His passion gone, McCarron says he has no second thoughts about retiring

June 16, 2002|BILL CHRISTINE

At Saturday's midday news conference, called to confirm that Chris McCarron would indeed be riding the last race of an Olympian career a week from today at Hollywood Park, McCarron's eyes welled up as he struggled to finish each sentence. Choking up is not something endemic to McCarron, especially when he's on the back of an 1,100-pound thoroughbred in the final strides of a million-dollar race.

"I guess I need a blindfold," McCarron was saying at Hollywood Park, where a makeshift interview area was set up in a tunnel just off the jockeys' quarters. "Because every time I look toward the back, I see Judy standing there, and that gets to me."

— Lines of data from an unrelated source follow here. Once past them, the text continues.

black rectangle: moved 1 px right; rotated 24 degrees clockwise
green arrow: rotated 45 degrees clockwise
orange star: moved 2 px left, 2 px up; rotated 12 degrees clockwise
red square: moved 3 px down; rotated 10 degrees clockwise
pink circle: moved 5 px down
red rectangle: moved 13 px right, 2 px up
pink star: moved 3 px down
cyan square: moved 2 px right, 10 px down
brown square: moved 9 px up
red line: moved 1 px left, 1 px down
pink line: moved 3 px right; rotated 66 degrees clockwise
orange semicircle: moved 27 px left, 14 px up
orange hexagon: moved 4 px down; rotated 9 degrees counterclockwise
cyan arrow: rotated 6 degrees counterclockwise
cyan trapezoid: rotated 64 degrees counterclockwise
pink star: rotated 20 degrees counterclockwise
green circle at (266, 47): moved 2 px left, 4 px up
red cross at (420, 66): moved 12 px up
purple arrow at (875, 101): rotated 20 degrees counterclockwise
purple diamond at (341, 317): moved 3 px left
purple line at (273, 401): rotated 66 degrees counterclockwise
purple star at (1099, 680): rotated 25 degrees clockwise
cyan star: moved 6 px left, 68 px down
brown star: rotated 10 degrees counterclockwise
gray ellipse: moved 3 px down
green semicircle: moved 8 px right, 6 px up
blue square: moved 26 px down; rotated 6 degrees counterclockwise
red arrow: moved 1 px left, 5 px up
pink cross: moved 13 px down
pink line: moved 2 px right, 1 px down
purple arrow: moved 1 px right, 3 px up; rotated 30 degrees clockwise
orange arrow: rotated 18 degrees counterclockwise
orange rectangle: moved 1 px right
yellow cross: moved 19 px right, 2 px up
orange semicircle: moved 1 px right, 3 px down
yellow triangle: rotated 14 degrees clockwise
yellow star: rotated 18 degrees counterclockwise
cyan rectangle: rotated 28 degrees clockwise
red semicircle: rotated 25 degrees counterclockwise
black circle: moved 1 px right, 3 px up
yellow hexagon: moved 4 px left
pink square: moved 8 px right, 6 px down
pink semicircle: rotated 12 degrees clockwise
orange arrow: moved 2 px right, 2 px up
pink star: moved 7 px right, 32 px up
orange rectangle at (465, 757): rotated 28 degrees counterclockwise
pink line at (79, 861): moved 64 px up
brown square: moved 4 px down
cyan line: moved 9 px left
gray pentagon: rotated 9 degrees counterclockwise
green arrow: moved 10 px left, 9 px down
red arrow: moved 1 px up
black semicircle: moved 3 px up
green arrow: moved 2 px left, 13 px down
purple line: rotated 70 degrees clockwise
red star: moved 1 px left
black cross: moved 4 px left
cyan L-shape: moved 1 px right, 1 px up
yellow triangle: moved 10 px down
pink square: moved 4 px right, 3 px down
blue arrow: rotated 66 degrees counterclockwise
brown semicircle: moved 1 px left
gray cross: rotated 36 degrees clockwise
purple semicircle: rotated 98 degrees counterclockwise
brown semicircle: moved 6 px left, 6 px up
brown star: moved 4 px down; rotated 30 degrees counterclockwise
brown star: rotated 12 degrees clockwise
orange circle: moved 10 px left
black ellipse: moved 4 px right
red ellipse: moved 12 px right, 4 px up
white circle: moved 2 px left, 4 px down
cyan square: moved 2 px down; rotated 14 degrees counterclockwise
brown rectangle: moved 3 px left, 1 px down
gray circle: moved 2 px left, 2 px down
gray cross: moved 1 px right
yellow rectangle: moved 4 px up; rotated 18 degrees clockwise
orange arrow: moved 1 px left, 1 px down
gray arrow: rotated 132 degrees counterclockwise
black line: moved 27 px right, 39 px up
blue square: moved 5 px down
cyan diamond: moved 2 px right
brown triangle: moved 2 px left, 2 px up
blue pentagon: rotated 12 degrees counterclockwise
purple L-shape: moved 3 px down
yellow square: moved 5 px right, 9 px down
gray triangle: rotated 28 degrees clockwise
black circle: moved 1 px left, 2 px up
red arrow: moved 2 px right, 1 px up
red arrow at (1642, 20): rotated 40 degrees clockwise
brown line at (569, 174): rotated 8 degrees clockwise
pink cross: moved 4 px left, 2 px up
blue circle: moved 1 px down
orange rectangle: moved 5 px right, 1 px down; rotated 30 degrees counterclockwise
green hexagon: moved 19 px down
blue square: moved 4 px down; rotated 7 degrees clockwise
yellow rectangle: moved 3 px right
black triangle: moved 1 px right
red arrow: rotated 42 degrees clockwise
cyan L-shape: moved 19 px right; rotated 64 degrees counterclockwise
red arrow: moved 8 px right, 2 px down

Judy McCarron, the mother of their three daughters, was at Churchill Downs last month for her husband's 18th ride in a Kentucky Derby. Instead of winning a third Derby, McCarron finished sixth with Came Home, the horse he had ridden to a Santa Anita Derby victory just a month before. The next day, the McCarrons were going in different directions, Judy to Lexington, Ky., where as a technical consultant she was to inspect locations for a movie on the life of Seabiscuit, and Chris to Hollywood Park, where he was scheduled to ride in three races.

Before heading for the Louisville airport, McCarron stopped by Came Home's barn at Churchill Downs to make sure the colt had come out of the Derby unscathed. But then, instead of catching his plane, McCarron turned back and rejoined his wife at the hotel.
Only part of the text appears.